LAUSR

Maintenance of cell population size is fundamental to the proper functioning of multicellular organisms. Here, we describe a cell-intrinsic cell density–sensing pathway that enabled T cells to reach and maintain an appropriate population size. This pathway operated “kin-to-kin” or between identical or similar T cell populations occupying a niche within a tissue or organ, such as the lymph nodes, spleen, and blood. We showed that this pathway depended on the cell density–dependent abundance of the evolutionarily conserved protein coronin 1, which coordinated prosurvival signaling with the inhibition of cell death until the cell population reached threshold densities. At or above threshold densities, coronin 1 expression peaked and remained stable, thereby resulting in the initiation of apoptosis through kin-to-kin intercellular signaling to return the cell population to the appropriate cell density.
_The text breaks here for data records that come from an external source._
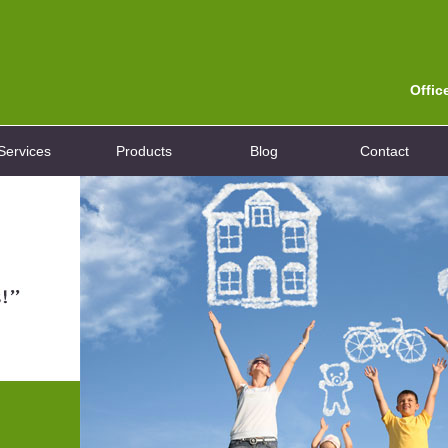
Offic
Services
Products
Blog
Contact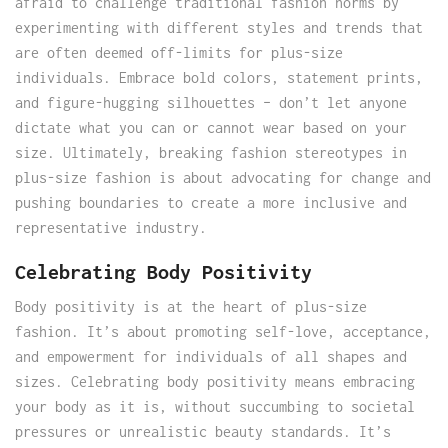
afraid to challenge traditional fashion norms by
experimenting with different styles and trends that
are often deemed off-limits for plus-size
individuals. Embrace bold colors, statement prints,
and figure-hugging silhouettes – don’t let anyone
dictate what you can or cannot wear based on your
size. Ultimately, breaking fashion stereotypes in
plus-size fashion is about advocating for change and
pushing boundaries to create a more inclusive and
representative industry.
Celebrating Body Positivity
Body positivity is at the heart of plus-size
fashion. It’s about promoting self-love, acceptance,
and empowerment for individuals of all shapes and
sizes. Celebrating body positivity means embracing
your body as it is, without succumbing to societal
pressures or unrealistic beauty standards. It’s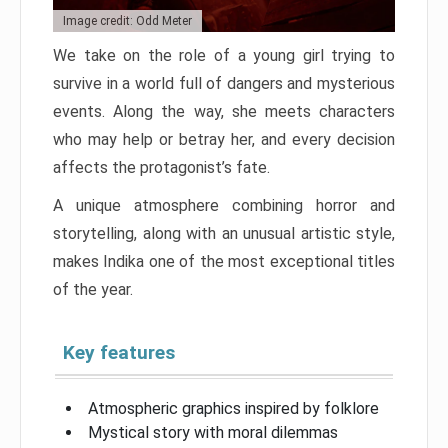
Image credit: Odd Meter
We take on the role of a young girl trying to
survive in a world full of dangers and mysterious
events. Along the way, she meets characters
who may help or betray her, and every decision
affects the protagonist’s fate.
A unique atmosphere combining horror and
storytelling, along with an unusual artistic style,
makes Indika one of the most exceptional titles
of the year.
Key features
Atmospheric graphics inspired by folklore
Mystical story with moral dilemmas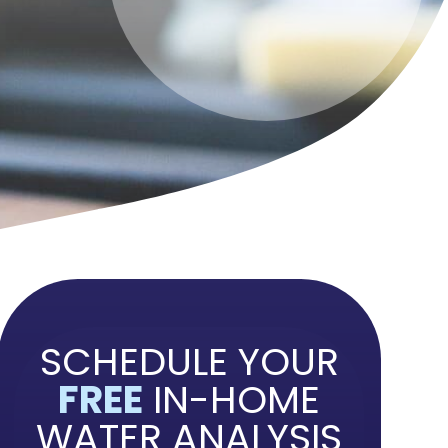
SCHEDULE YOUR
FREE
IN-HOME
WATER ANALYSIS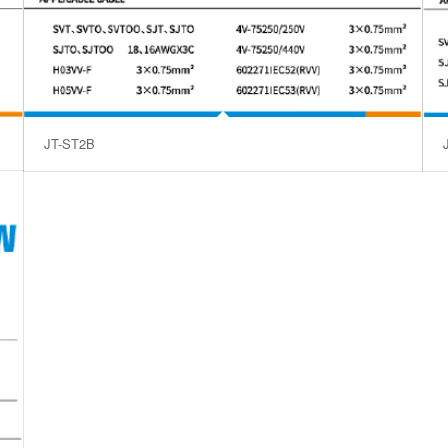
JT-ST2B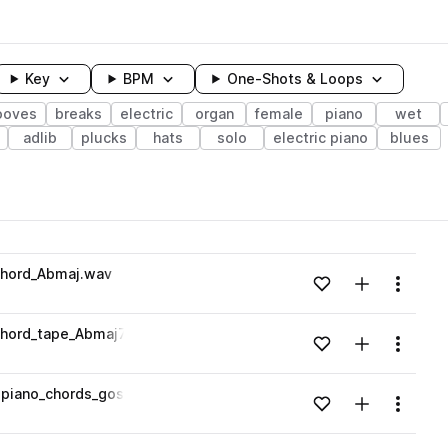
Key
BPM
One-Shots & Loops
ooves
breaks
electric
organ
female
piano
wet
adlib
plucks
hats
solo
electric piano
blues
wavelength
chord_Abmaj.wav
Add to likes
Add to your
Menu
Loading content...
hord_tape_Abmaj7.wav
Add to likes
Add to your
Menu
Loading content...
piano_chords_gospel_soul_75_bpm_Gmin.wav
Add to likes
Add to your
Menu
Loading content...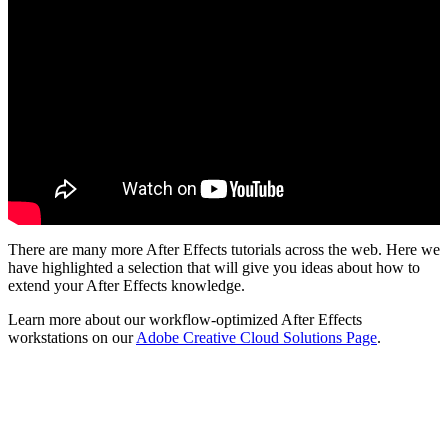
There are many more After Effects tutorials across the web. Here we
have highlighted a selection that will give you ideas about how to
extend your After Effects knowledge.
Learn more about our workflow-optimized After Effects
workstations on our
Adobe Creative Cloud Solutions Page
.
QUICK LINKS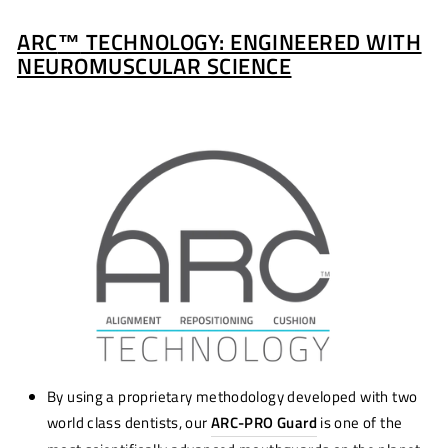
ARC
™
TECHNOLOGY: ENGINEERED WITH
NEUROMUSCULAR SCIENCE
By using a proprietary methodology developed with two
world class dentists, our
ARC-PRO Guard
is one of the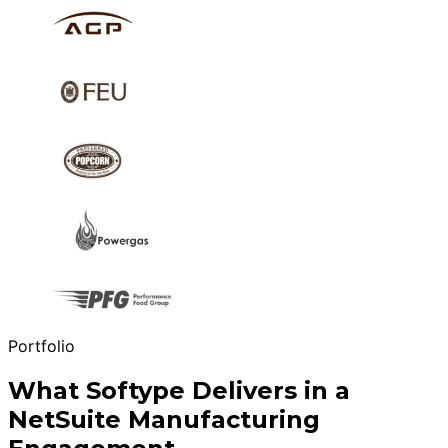
Portfolio
What Softype Delivers in a
NetSuite Manufacturing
This cell population size-controlling pathway was conserved from amoeba to humans, thus providing evidence for the existence of a coronin-regulated, evolutionarily conserved mechanism by which cells are informed of and coordinate their relative population size. Description A mechanism that enables T cells and amoebae to maintain appropriate population sizes is revealed. Crowd control with coronins Peripheral naïve T cells are maintained at near constant numbers. Ndinyanka Fabrice et al. uncovered a pathway involving the protein coronin 1 in regulating T cell population homeostasis. Coronin 1 abundance correlated with T cell density and was higher in lymph nodes than in spleens. Below threshold densities of T cells, coronin 1 suppressed apoptosis through the intracellular retention of surface adhesion molecules. Above threshold densities, coronin 1 abundance was not sufficient to prevent the surface presentation of adhesion molecules and apoptosis. A similar mechanism operated in the amoeba Dictyostelium discoideum that depended on a coronin 1 homolog. Thus, T cells and amoebae intrinsically sense and regulate their population densities through cell density–dependent regulation of coronin abundance.